Delhi High Court on Thursday sought the stand of the Centre and the Central Waqf Council on a petition seeking to declare that the Waqf Act is in violation of the Constitution and that private properties of citizens can only be governed by a Uniform Civil Code.
A bench of Acting Chief Justice Vipin Sanghi and Justice Navin Chawla issued notice on the PIL by Devendra Nath Tripathi and granted time to the respondents to file their response.
The petitioner has claimed that the Union of India does not have the legislative competence to make laws concerning waqf and religious properties at the exclusion of non-Muslim citizens and a welfare state is duty-bound to provide equal social, economic, political and religious freedom and opportunities to every citizen and that laws like the Waqf Act have no place.

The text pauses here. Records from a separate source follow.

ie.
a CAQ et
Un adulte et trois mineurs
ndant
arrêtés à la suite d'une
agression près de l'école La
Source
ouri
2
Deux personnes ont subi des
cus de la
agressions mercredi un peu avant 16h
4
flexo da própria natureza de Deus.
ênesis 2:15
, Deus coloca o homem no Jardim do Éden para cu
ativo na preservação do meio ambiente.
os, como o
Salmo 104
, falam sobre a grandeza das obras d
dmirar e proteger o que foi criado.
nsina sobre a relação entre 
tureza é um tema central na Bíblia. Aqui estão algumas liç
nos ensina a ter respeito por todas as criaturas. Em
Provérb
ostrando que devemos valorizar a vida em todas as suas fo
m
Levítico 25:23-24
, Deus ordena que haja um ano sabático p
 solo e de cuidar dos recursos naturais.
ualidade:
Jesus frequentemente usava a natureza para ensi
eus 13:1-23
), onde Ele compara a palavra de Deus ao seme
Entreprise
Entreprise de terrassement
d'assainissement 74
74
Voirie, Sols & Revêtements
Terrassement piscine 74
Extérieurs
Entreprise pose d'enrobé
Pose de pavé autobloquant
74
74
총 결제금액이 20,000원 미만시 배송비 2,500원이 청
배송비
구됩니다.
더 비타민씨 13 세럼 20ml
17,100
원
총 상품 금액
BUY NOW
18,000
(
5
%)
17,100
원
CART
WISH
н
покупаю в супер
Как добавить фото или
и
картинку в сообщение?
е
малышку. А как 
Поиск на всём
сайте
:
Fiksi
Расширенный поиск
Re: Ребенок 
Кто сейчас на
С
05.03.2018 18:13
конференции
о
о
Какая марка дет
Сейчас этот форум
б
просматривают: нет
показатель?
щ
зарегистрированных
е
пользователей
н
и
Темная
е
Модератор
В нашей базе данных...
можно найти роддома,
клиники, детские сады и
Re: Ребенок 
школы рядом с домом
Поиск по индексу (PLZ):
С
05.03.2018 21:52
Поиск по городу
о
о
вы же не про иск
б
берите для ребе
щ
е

“The Waqf Act, 1995, is arbitrary as the legislature doesn’t have the required competence to make such laws under entry 10 or 28 of the Concurrent List of the 7th Schedule and therefore the same must be struck down by this Hon’ble Court.… A welfare state managing the religious waqf properties is a direct violation of the scheme of the Constitution and more particularly Articles 14, 15 & 21 of the Constitution, apart from in breach of the Preamble,” the petition said.

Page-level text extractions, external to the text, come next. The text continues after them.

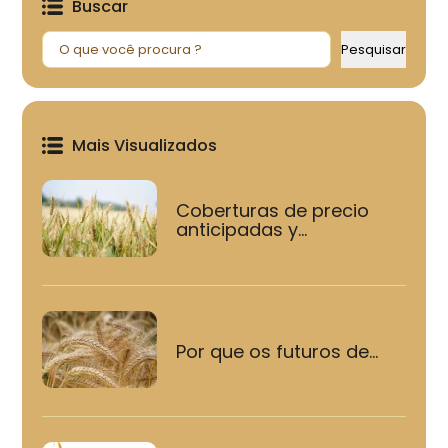
Buscar
Pesquisar
Pesquisar
Mais Visualizados
Coberturas de precio
anticipadas y...
Por que os futuros de...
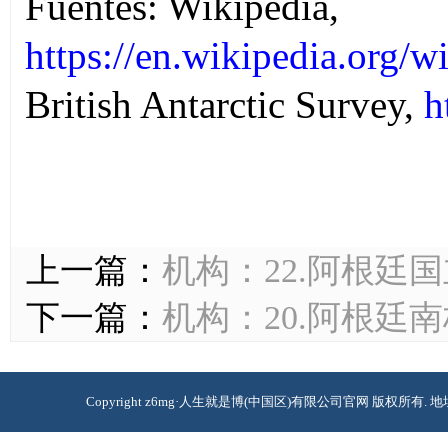
Fuentes:
Wikipedia
,
https://en.wikipedia.org/w
British Antarctic
Survey,
h
上一篇：
机构：22.阿根廷
下一篇：
机构：20.阿根廷
Copyright z6mg·人生就是博(中国区)有限公司官网 版权所有. 地址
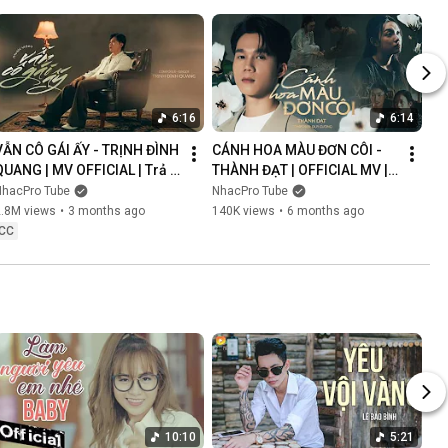
6:16
6:14
VẪN CÔ GÁI ẤY - TRỊNH ĐÌNH 
CÁNH HOA MÀU ĐƠN CÔI - 
QUANG | MV OFFICIAL | Trả 
THÀNH ĐẠT | OFFICIAL MV | 
Lại Em Quá Khứ Đau Lòng 
Anh Nghĩ Chắc Là Ý Trời 
NhacPro Tube
NhacPro Tube
Xin Lỗi Vì Làm Em Khóc
Nhưng Buồn Lắm Người Ơi...
2.8M views
•
3 months ago
140K views
•
6 months ago
CC
10:10
5:21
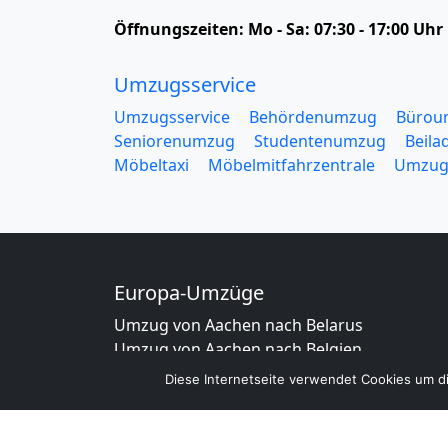
Öffnungszeiten:
Mo - Sa: 07:30 - 17:00 Uhr
Umzugsservice
Umzugsservice
Behördenumzug
Bürou
Seniorenumzug
Studentenumzug
Beila
Möbeltaxi
Möbelmitfahrzentrale
Umzug
Europa-Umzüge
Umzug von Aachen nach Belarus
Umzug von Aachen nach Belgien
Umzug von Aachen nach Bulgarien
Diese Internetseite verwendet Cookies um di
Umzug von Aachen nach Dänemark
Umzug von Aachen nach England
Umzug von Aachen nach Portugal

It further said the management of waqf properties was essentially done on religious lines and the State was not permitted to regulate the same for one religion in exclusion of others.
“The Petitioner is challenging the validity of inter-alia Sections 4, 5, 6, 7, 8, 9, 14, and 16(a) of the Waqf Act, 1995, as these provisions grant special status to waqf properties denying equal status to other non-Muslims and therefore confer unbridled powers to waqf boards through tribunals constituted under the Act,” the petition said.
“Even otherwise the Waqf Act has not been able to salvage the socio-economic conditions of the overwhelming majority of the Muslims in our country, who are anyway sunk into deep poverty. They are workers, agricultural labourers and peasants who live in extreme poverty, and therefore a UCC can only be an answer,” it added.
The petition also argued that the creation of the waqf tribunal for religious properties of Muslims was arbitrary and Parliament has no power to create any tribunal beyond the scope of its legislative powers.
The matter will be heard next on July 28.